Directions: Check each line of the records for "comme"; collect those that have it.

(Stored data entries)
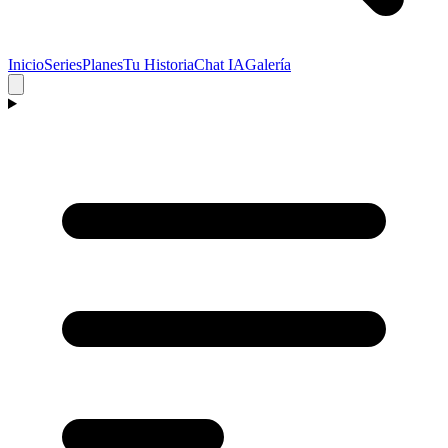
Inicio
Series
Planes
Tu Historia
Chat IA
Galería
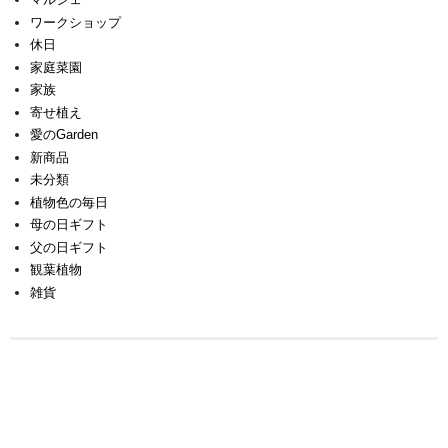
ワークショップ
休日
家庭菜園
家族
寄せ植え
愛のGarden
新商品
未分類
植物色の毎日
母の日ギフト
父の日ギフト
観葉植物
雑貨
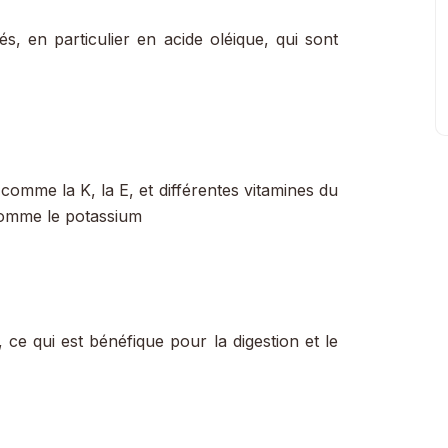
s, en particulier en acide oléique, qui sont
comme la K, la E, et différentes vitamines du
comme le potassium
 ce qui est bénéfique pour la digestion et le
==
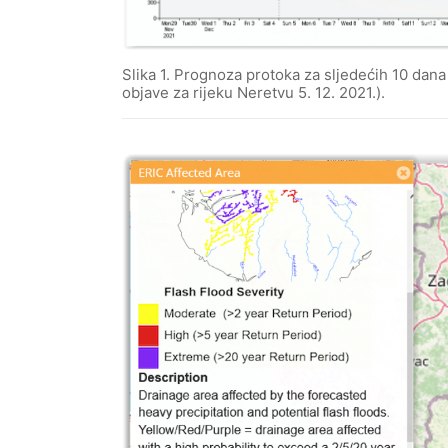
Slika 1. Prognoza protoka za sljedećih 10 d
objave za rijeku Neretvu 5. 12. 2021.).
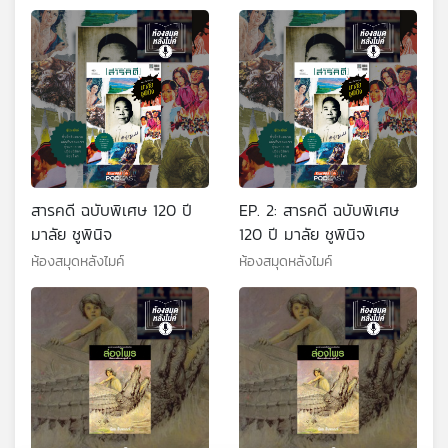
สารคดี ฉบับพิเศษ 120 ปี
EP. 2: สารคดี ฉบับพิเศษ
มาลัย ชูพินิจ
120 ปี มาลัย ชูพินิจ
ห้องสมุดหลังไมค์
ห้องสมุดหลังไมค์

Result of the task:
comme la K, la E, et différentes vitamines du
comme le potassium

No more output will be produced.